To allow for live migration between hypervisors, I've been using NFS for shared storage of the disk images for each of my virtual machines. Live migration works great, but I'm concerned about performance as I put more and more virtual machines on this infrastructure. The Red Hat docs warn that NFS won't scale in this situation and that iSCSI is preferred.
I'm confused about how to effectively use iSCSI with KVM, however. libvirt can create new disk images all by itself in a storage pool backed by NFS, like I'm using, but libvirt can not create new disk images in a storage pool backed by iSCSI on its own. One must manually create the LUN on the iSCSI storage each time one wants to provision a virtual machine. I like how easy it is to deploy new virtual machines on NFS; I just define the system in Cobbler and kickstart it with koan.
I think my solution to the problem of how to scale shared storage may be OpenStack, which promises this as a feature of Swift. Then, perhaps, I'll be able to leave NFS behind.
I'd be happy to hear more stories of how to scale shared storage while continuing to allow for live migration.
Phil
On Jun 19, 2012, at 5:50 PM, Andrea Chierici andrea.chierici@cnaf.infn.it wrote:
Hi,
Please help me understand why you are doing it this way? I'm using Xen with integrated storage, but I've been considering separating my storage from my virtual hosts. Conceptually, we can ignore the Xen/KVM difference for this discussion. I would imagine using LVM on the storage server then setting the LVs up as iSCSI targets. On the virtual host, I imagine I would just configure the new device and hand it to my VM.

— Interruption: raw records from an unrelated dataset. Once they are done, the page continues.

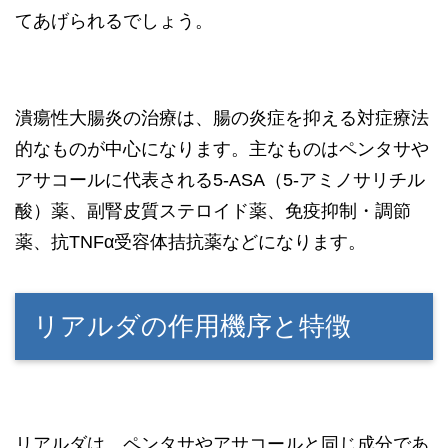
てあげられるでしょう。
潰瘍性大腸炎の治療は、腸の炎症を抑える対症療法
的なものが中心になります。主なものはペンタサや
アサコールに代表される5-ASA（5-アミノサリチル
酸）薬、副腎皮質ステロイド薬、免疫抑制・調節
薬、抗TNFα受容体拮抗薬などになります。
リアルダの作用機序と特徴
リアルダは、ペンタサやアサコールと同じ成分であ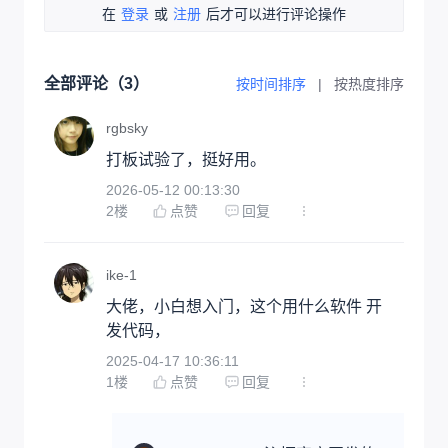
在
登录
或
注册
后才可以进行评论操作
全部评论（
3
）
按时间排序
|
按热度排序
rgbsky
打板试验了，挺好用。
2026-05-12 00:13:30
2
楼
点赞
回复
ike-1
大佬，小白想入门，这个用什么软件 开
发代码，
2025-04-17 10:36:11
1
楼
点赞
回复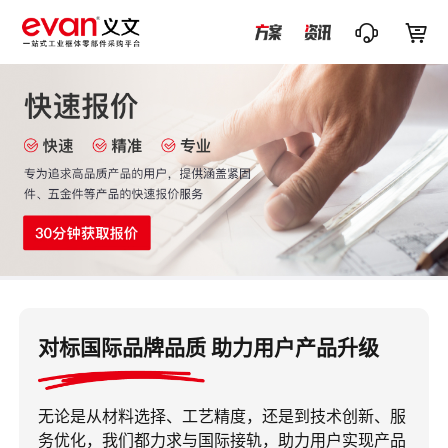


对标国际品牌品质 助力用户产品升级
无论是从材料选择、工艺精度，还是到技术创新、服
务优化，我们都力求与国际接轨，助力用户实现产品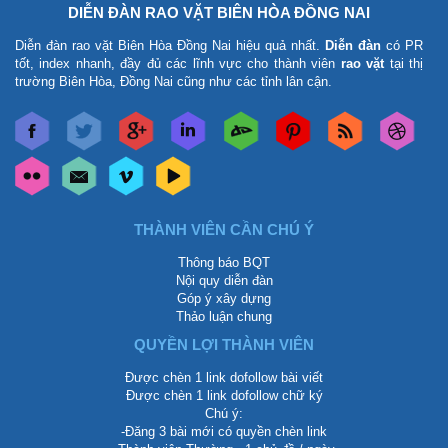
DIỄN ĐÀN RAO VẶT BIÊN HÒA ĐỒNG NAI
Diễn đàn rao vặt Biên Hòa Đồng Nai
hiệu quả nhất.
Diễn đàn
có PR
tốt, index nhanh, đầy đủ các lĩnh vực cho thành viên
rao vặt
tại thị
trường Biên Hòa, Đồng Nai cũng như các tỉnh lân cận.
THÀNH VIÊN CẦN CHÚ Ý
Thông báo BQT
Nội quy diễn đàn
Góp ý xây dựng
Thảo luận chung
QUYỀN LỢI THÀNH VIÊN
Được chèn 1 link dofollow bài viết
Được chèn 1 link dofollow chữ ký
Chú ý:
-Đăng 3 bài mới có quyền chèn link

I am open to any suggestion. I am not really an expert of iscsi, so I don't know what is the best way to implement a solution where a small group of hv support live migration with a shared storage. This way looked rather straightforward and for some level, documented on official redhat manuals. The problem is that there is no mention about this LVM problem :( Initially I tried configuring the raw iscsi device ad storage pool but virt-manager reported it was 100% occupied even if that was not true (indeed 0% was occupied).